Dar es Salaam — Experts on non-communicable diseases (NCDs) have predicted that the cost of curbing diabetes in Tanzania and other eastern African countries will increase from $3.8 billion in 2015 to $16.2 billion by 2030.
The Lancet Diabetes and Endocrinology Commission on Diabetes in sub-Saharan Africa, a team of 70 experts, including Tanzania's Dr Kaushik Ramaiya from Hindu Mandal Hospital, say the cost associated with the disease could more than double in sub-Saharan Africa and may reach $59.3 billion annually by 2030, with Tanzania, Kenya and Ethiopia especially hard-hit.
They say that this is likely to happen if type 2 diabetes cases continue to increase.
The commission, formed to assess challenges faced by health systems in dealing with this burden and suggest potential solutions, presented its report last week in London.
The team suggests ways the African continent can deal with diabetes by giving their evaluation of how experts have been making progress in curbing the chronic condition.
"We conclude that sub-Saharan Africa is not prepared for the increasing burden of diabetes brought about by rapid and ongoing transitions," it says.
"Effective management of diabetes in sub-Saharan Africa will require careful considerations about the expansion of services to meet current and future burden, while ensuring that services are integrated with those for other chronic diseases.

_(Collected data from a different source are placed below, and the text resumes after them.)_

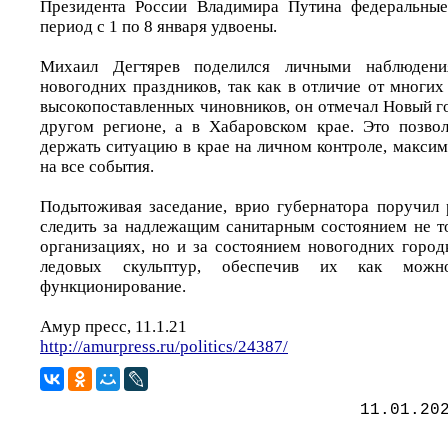
Президента России Владимира Путина федеральные
период с 1 по 8 января удвоены.
Михаил Дегтярев поделился личными наблюдени
новогодних праздников, так как в отличие от многих
высокопоставленных чиновников, он отмечал Новый го
другом регионе, а в Хабаровском крае. Это позво
держать ситуацию в крае на личном контроле, макси
на все события.
Подытоживая заседание, врио губернатора поручил 
следить за надлежащим санитарным состоянием не т
организациях, но и за состоянием новогодних город
ледовых скульптур, обеспечив их как можн
функционирование.
Амур пресс, 11.1.21
http://amurpress.ru/politics/24387/
11.01.20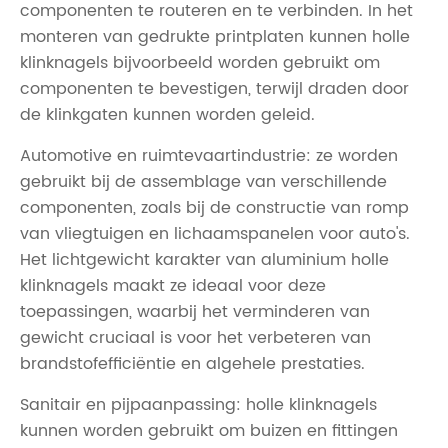
componenten te routeren en te verbinden. In het
monteren van gedrukte printplaten kunnen holle
klinknagels bijvoorbeeld worden gebruikt om
componenten te bevestigen, terwijl draden door
de klinkgaten kunnen worden geleid.
Automotive en ruimtevaartindustrie: ze worden
gebruikt bij de assemblage van verschillende
componenten, zoals bij de constructie van romp
van vliegtuigen en lichaamspanelen voor auto's.
Het lichtgewicht karakter van aluminium holle
klinknagels maakt ze ideaal voor deze
toepassingen, waarbij het verminderen van
gewicht cruciaal is voor het verbeteren van
brandstofefficiëntie en algehele prestaties.
Sanitair en pijpaanpassing: holle klinknagels
kunnen worden gebruikt om buizen en fittingen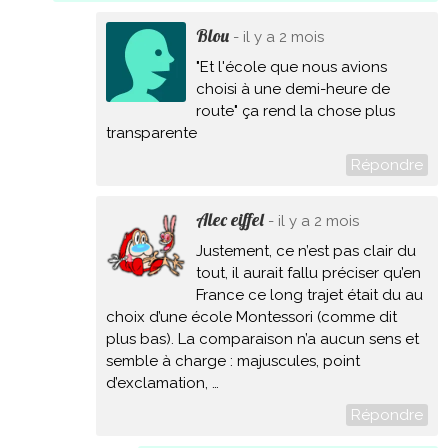
Blou
- il y a 2 mois
"Et l'école que nous avions
choisi à une demi-heure de
route" ça rend la chose plus
transparente
Répondre
Alec eiffel
- il y a 2 mois
Justement, ce n’est pas clair du
tout, il aurait fallu préciser qu’en
France ce long trajet était du au
choix d’une école Montessori (comme dit
plus bas). La comparaison n’a aucun sens et
semble à charge : majuscules, point
d’exclamation, …
Répondre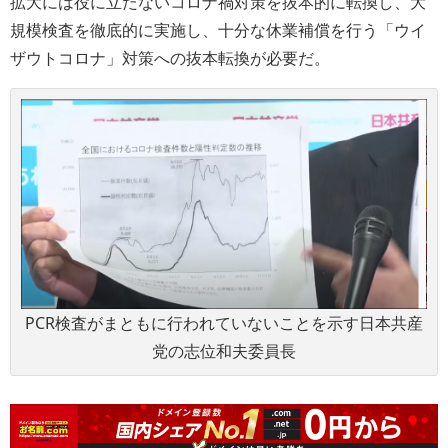
拡大には役に立たないコロナ禍対策を抜本的に転換し、大
規模検査を徹底的に実施し、十分な休業補償を行う「ウイ
ザウトコロナ」対策への抜本転換が必要だ。
PCR検査がまともに行われていないことを示す日本共産
党の志位和夫委員長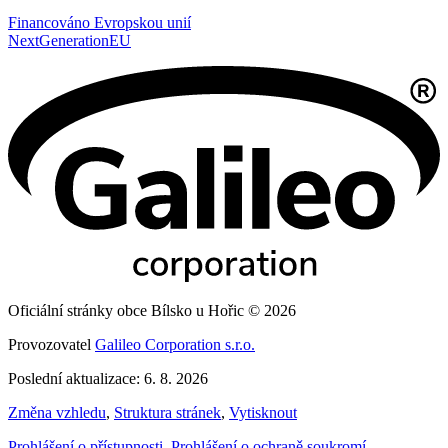
Financováno Evropskou unií
NextGenerationEU
Oficiální stránky obce Bílsko u Hořic © 2026
Provozovatel
Galileo Corporation s.r.o.
Poslední aktualizace: 6. 8. 2026
Změna vzhledu
,
Struktura stránek
,
Vytisknout
Prohlášení o přístupnosti
,
Prohlášení o ochraně soukromí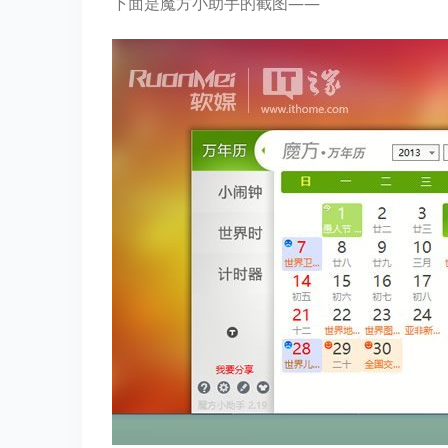
下面是魔方小助手的截图——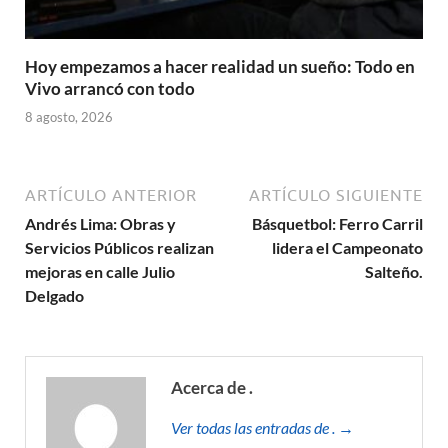
Hoy empezamos a hacer realidad un sueño: Todo en
Vivo arrancó con todo
8 agosto, 2026
ARTÍCULO ANTERIOR
ARTÍCULO SIGUIENTE
Andrés Lima: Obras y
Básquetbol: Ferro Carril
Servicios Públicos realizan
lidera el Campeonato
mejoras en calle Julio
Salteño.
Delgado
Acerca de .
Ver todas las entradas de . →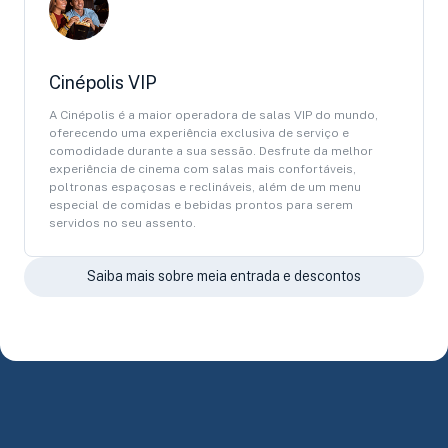
Cinépolis VIP
A Cinépolis é a maior operadora de salas VIP do mundo,
oferecendo uma experiência exclusiva de serviço e
comodidade durante a sua sessão. Desfrute da melhor
experiência de cinema com salas mais confortáveis,
poltronas espaçosas e reclináveis, além de um menu
especial de comidas e bebidas prontos para serem
servidos no seu assento.
Saiba mais sobre meia entrada e descontos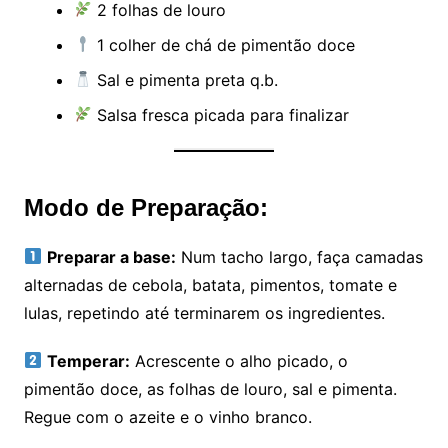
2 folhas de louro
1 colher de chá de pimentão doce
Sal e pimenta preta q.b.
Salsa fresca picada para finalizar
Modo de Preparação:
Preparar a base:
Num tacho largo, faça camadas
alternadas de cebola, batata, pimentos, tomate e
lulas, repetindo até terminarem os ingredientes.
Temperar:
Acrescente o alho picado, o
pimentão doce, as folhas de louro, sal e pimenta.
Regue com o azeite e o vinho branco.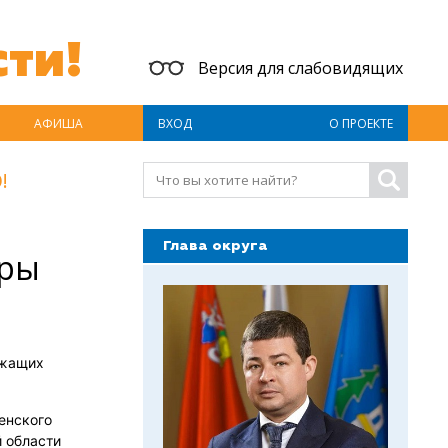
ти!
Версия для слабовидящих
АФИША
ВХОД
О ПРОЕКТЕ
!
Глава округа
еры
ужащих
енского
 области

"The health, economic, and societal consequences of inaction will be huge. Decisive action is needed now, by all stakeholders, to address the scale and urgency of diabetes in sub-Saharan Africa."

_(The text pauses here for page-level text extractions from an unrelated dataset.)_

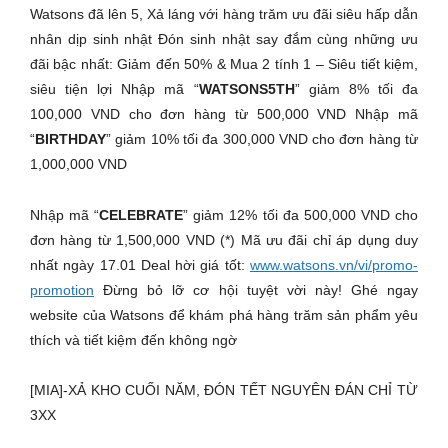
Watsons đã lên 5, Xả láng với hàng trăm ưu đãi siêu hấp dẫn
nhân dịp sinh nhật Đón sinh nhật say đắm cùng những ưu
đãi bậc nhất: Giảm đến 50% & Mua 2 tính 1 – Siêu tiết kiệm,
siêu tiện lợi Nhập mã “
WATSONS5TH
” giảm 8% tối đa
100,000 VND cho đơn hàng từ 500,000 VND Nhập mã
“
BIRTHDAY
” giảm 10% tối đa 300,000 VND cho đơn hàng từ
1,000,000 VND
Nhập mã “
CELEBRATE
” giảm 12% tối đa 500,000 VND cho
đơn hàng từ 1,500,000 VND (*) Mã ưu đãi chỉ áp dụng duy
nhất ngày 17.01 Deal hời giá tốt:
www.watsons.vn/vi/promo-
promotion
Đừng bỏ lỡ cơ hội tuyệt vời này! Ghé ngay
website của Watsons để khám phá hàng trăm sản phẩm yêu
thích và tiết kiệm đến không ngờ
[MIA]-XẢ KHO CUỐI NĂM, ĐÓN TẾT NGUYÊN ĐÁN CHỈ TỪ
3XX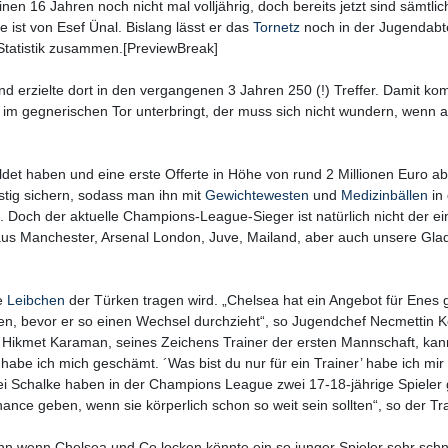
en 16 Jahren noch nicht mal volljährig, doch bereits jetzt sind sämtlic
 ist von Esef Ünal. Bislang lässt er das
Tornetz
noch in der Jugendabt
 Statistik zusammen.[PreviewBreak]
und erzielte dort in den vergangenen 3 Jahren 250 (!) Treffer. Damit ko
 im gegnerischen Tor unterbringt, der muss sich nicht wundern, wenn a
ldet haben und eine erste Offerte in Höhe von rund 2 Millionen Euro 
istig sichern, sodass man ihn mit
Gewichtewesten
und
Medizinbällen
in 
och der aktuelle Champions-League-Sieger ist natürlich nicht der ei
 aus Manchester, Arsenal London, Juve, Mailand, aber auch unsere Gl
ie
Leibchen
der Türken tragen wird. „Chelsea hat ein Angebot für Enes
ielen, bevor er so einen Wechsel durchzieht“, so Jugendchef Necmettin
 Hikmet Karaman, seines Zeichens Trainer der ersten Mannschaft, kan
habe ich mich geschämt. ´Was bist du nur für ein Trainer’ habe ich mir
 Schalke haben in der Champions League zwei 17-18-jährige Spieler g
ce geben, wenn sie körperlich schon so weit sein sollten“, so der Tr
enn wenn Chelsea und Co locken könnte ein so junger Spieler sehr schne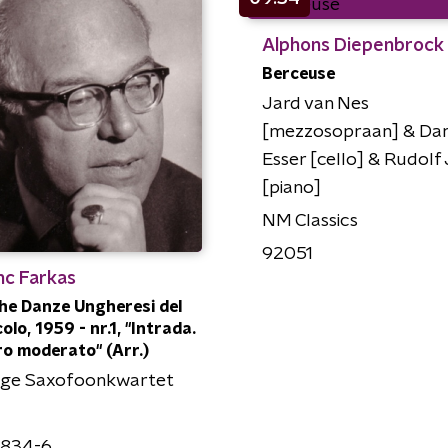
Alphons Diepenbrock
Berceuse
Jard van Nes
[mezzosopraan] & Dan
Esser [cello] & Rudolf
[piano]
NM Classics
92051
nc Farkas
he Danze Ungheresi del
olo, 1959 - nr.1, "Intrada.
ro moderato" (Arr.)
age Saxofoonkwartet
1834-6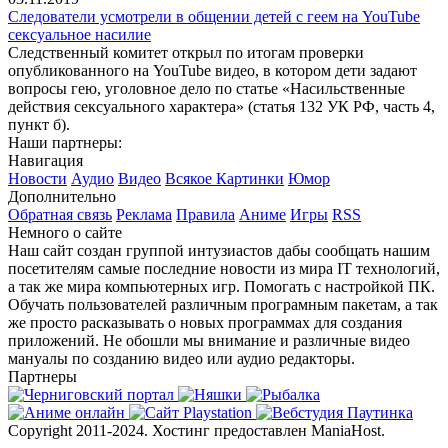
Следователи усмотрели в общении детей с геем на YouTube
сексуальное насилие
Следственный комитет открыл по итогам проверки
опубликованного на YouTube видео, в котором дети задают
вопросы гею, уголовное дело по статье «Насильственные
действия сексуального характера» (статья 132 УК РФ, часть 4,
пункт б).
Наши партнеры:
Навигация
Новости
Аудио
Видео
Всякое
Картинки
Юмор
Дополнительно
Обратная связь
Реклама
Правила
Аниме
Игры
RSS
Немного о сайте
Наш сайт создан группой интузиастов дабы сообщать нашим
посетителям самые последние новости из мира IT технологий,
а так же мира компьютерных игр. Помогать с настройкой ПК.
Обучать пользователей различным програмным пакетам, а так
же просто расказывать о новых программах для создания
приложений. Не обошли мы внимание и различные видео
мануалы по созданию видео или аудио редакторы.
Партнеры
Copyright 2011-2024. Хостинг предоставлен ManiaHost.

Currently, only half of the people with diabetes in populations in sub-Saharan Africa are aware that they have the disease, and only one in 10 (11 per cent) receive the drugs they need.
In recent years, various studies have warned of rapid societal transitions that are producing increases in wealth, urbanisation, changing lifestyle and eating habits, more sedentary work practices and aging populations across sub-Saharan African countries have led to increased risk of type 2 diabetes.

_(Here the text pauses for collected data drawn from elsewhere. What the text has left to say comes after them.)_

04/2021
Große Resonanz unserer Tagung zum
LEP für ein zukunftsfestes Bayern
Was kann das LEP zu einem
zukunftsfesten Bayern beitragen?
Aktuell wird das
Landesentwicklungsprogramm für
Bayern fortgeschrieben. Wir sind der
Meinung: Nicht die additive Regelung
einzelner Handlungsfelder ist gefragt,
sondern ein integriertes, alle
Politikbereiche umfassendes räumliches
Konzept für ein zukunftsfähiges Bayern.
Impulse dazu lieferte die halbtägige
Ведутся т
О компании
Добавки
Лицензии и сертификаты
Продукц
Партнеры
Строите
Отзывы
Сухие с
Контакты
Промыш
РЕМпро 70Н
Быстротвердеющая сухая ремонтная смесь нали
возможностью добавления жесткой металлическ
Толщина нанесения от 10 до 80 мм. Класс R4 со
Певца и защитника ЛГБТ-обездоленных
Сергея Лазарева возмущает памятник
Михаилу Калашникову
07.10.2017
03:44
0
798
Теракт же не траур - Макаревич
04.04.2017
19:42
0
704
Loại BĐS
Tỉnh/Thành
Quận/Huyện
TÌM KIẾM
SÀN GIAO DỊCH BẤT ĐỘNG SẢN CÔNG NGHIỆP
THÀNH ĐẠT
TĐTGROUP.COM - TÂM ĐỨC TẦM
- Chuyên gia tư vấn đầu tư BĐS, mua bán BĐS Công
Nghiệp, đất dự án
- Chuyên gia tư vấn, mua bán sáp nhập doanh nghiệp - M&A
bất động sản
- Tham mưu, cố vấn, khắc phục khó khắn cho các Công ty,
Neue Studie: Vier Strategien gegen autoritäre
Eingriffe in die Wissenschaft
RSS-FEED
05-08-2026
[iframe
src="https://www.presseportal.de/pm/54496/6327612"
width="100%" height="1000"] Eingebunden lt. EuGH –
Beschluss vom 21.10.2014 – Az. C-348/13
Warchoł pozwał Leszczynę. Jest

The report estimates that the economic cost of diabetes in sub-Saharan Africa in 2015 totalled $19.5 billion, equivalent to 1.2 per cent of the region's GDP. On average, countries in the region spend 5.5 per cent of their GDP on health.
More than half of this economic cost (56 per cent, $10.8 billion) was on accessing diabetes treatment, including medication and hospital stays -- and one half of these costs were out-of-pocket (paid for by the patients), putting a huge financial burden on people with diabetes.
The remaining economic costs were a result of productivity losses, mostly from early death ($7.9 billion), as well as people leaving the workforce early ($500 million), taking sick leave ($200 million) and being less productive at work due to poor health ($70 million).
"These estimates show the vast economic burden that diabetes places on sub-Saharan Africa, and should motivate policy makers to increase resources and efforts to overcome this looming health challenge," one of the three lead authors, Prof Rifat Atun of Harvard University, was quoted saying by Science Daily.